On Tue, Jun 07, 2016 at 06:28:11PM +0800, Paul Goyette wrote:
Can anyone suggest a reliable way to ensure that a device-driver
module can be _really_ safely detached?
The module could theoretically maintain an open/ref counter, but
making this MP-safe is "difficult"! Even if the module were to
provide a mutex to control increment/decrement of it's counter,
there's still a problem:
Thread 1 initiates a module-unload, which takes the mutex
Thread 2 attempts to open the device (or one of its units), attempts to
grab the mutex, and waits
Back in thread 1, the driver's module unload code determines that it
is safe to unload (no current activites queued, no current opens),
so it
goes forward and unmaps the module - including the mutex!
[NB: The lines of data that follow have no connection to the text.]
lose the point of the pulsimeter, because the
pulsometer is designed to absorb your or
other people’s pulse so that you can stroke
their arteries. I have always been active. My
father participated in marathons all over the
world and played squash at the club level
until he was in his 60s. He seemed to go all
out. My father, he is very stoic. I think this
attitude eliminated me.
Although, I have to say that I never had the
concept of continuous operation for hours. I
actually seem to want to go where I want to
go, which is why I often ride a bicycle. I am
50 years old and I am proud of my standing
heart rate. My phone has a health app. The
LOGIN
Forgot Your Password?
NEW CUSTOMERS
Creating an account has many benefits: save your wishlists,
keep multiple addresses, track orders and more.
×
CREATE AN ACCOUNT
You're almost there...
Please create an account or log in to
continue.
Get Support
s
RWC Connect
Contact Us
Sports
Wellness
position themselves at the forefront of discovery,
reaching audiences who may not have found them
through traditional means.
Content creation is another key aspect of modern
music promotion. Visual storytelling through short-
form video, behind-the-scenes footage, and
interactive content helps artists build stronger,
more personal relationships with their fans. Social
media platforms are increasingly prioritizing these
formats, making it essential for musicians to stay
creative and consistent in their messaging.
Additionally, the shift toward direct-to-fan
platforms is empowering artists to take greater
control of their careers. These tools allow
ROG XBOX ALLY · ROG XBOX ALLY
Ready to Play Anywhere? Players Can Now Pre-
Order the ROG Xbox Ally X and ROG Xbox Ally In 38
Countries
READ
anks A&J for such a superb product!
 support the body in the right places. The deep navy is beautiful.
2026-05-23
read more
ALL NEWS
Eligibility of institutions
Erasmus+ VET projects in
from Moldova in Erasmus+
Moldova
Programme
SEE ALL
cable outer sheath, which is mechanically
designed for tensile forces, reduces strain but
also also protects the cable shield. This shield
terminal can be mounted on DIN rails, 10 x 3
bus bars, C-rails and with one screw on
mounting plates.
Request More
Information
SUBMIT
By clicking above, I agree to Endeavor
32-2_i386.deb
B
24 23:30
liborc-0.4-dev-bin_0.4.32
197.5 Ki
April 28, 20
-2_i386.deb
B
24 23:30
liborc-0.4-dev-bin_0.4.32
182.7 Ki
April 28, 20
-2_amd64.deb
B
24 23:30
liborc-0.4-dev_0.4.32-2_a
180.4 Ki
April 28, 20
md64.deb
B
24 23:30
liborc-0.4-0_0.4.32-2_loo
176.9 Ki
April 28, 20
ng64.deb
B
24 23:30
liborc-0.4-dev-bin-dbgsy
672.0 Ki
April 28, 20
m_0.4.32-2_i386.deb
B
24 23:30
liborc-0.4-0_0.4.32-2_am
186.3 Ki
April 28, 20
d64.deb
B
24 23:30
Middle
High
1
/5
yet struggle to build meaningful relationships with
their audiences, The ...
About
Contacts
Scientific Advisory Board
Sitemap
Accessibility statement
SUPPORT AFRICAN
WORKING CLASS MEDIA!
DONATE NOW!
I think that what's missing is a flag on the module that says it is
unloading, and module entrance/exit counters. I think it could work
sort of like this---the devil is in the details:
Thread 1 initiates a module unload:
1) Acquires mutex
2) Sets the module's unloading flag
3) Unlinks module entry points---that is, they're still mapped,
but there are no more globally-visible pointers to them
4) While module entrances > exits, sleeps on module condition
variable C, thus temporarily releasing mutex
5) Releases mutex
6) Unmaps module
Thread 2 attempts to open the device
1) Increases module-entrance count
2) Acquires mutex
3) Examines unloading flag
a) Finding it set, signals condition variable C,
b) OR, finding it NOT set, performs open
4) increases module-exit count
5) releases mutex
The module entrance/exit counts can be per-CPU variables that you
increment using non-interlocked atomic instructions, which are not very
expensive.
Now, I am trying to remember if/why counting entrances and exits
separately is necessary. ISTM that to avoid races, you want to add up
exits across all CPUs, first, then add up entrances, and compare.
This is not necessarily the best or only way to handle this, and I feel
sure that I've overlooked a fatal flaw in this first draft.